EXERCISE BRIEF >>
Each line below containing the word "Coltelli" needs to be shown.
BEGIN
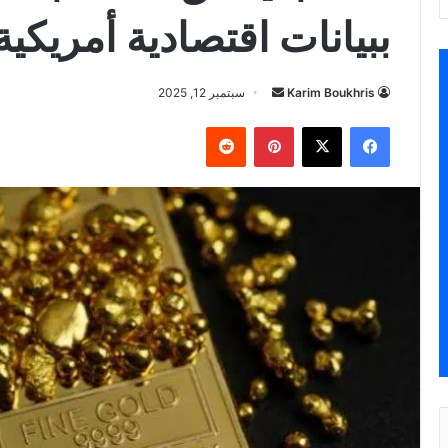
ببيانات اقتصادية أمريكية
أرسل
Karim Boukhris
سبتمبر 12, 2025
بريدا
فيسبوك
‫X
بينتيريست
إلكترونيا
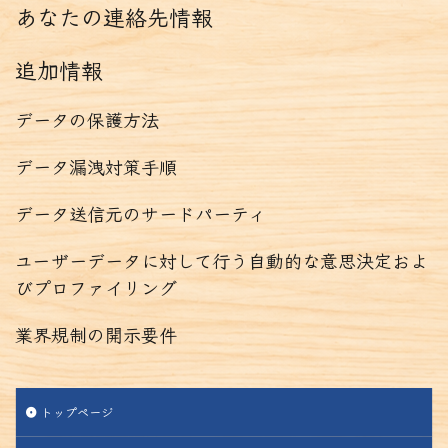
あなたの連絡先情報
追加情報
データの保護方法
データ漏洩対策手順
データ送信元のサードパーティ
ユーザーデータに対して行う自動的な意思決定およ
びプロファイリング
業界規制の開示要件
トップページ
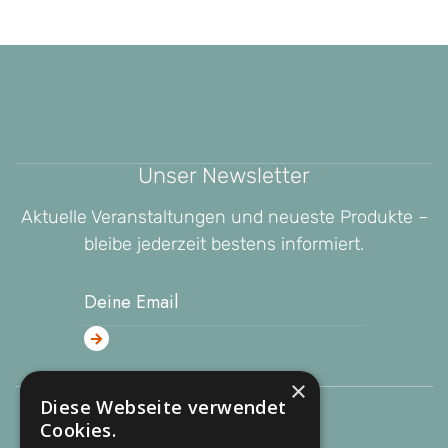
Unser Newsletter
Aktuelle Veranstaltungen und neueste Produkte –
bleibe jederzeit bestens informiert.
×
Diese Webseite verwendet
Auf der Loge 10
Cookies.
27412 Wilstedt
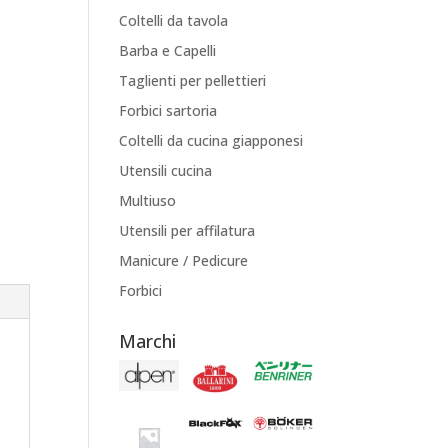
Coltelli da tavola
Barba e Capelli
Taglienti per pellettieri
Forbici sartoria
Coltelli da cucina giapponesi
Utensili cucina
Multiuso
Utensili per affilatura
Manicure / Pedicure
Forbici
Marchi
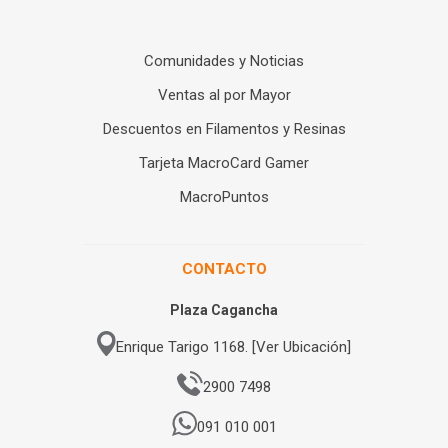
Comunidades y Noticias
Ventas al por Mayor
Descuentos en Filamentos y Resinas
Tarjeta MacroCard Gamer
MacroPuntos
CONTACTO
Plaza Cagancha
Enrique Tarigo 1168. [Ver Ubicación]
2900 7498
091 010 001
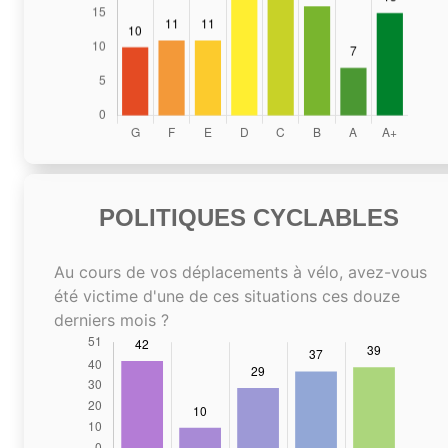
POLITIQUES CYCLABLES
Au cours de vos déplacements à vélo, avez-vous
été victime d'une de ces situations ces douze
derniers mois ?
END
OUTPUT FOR THIS EXERCISE >>
Coltelli da tavola
Coltelli da cucina giapponesi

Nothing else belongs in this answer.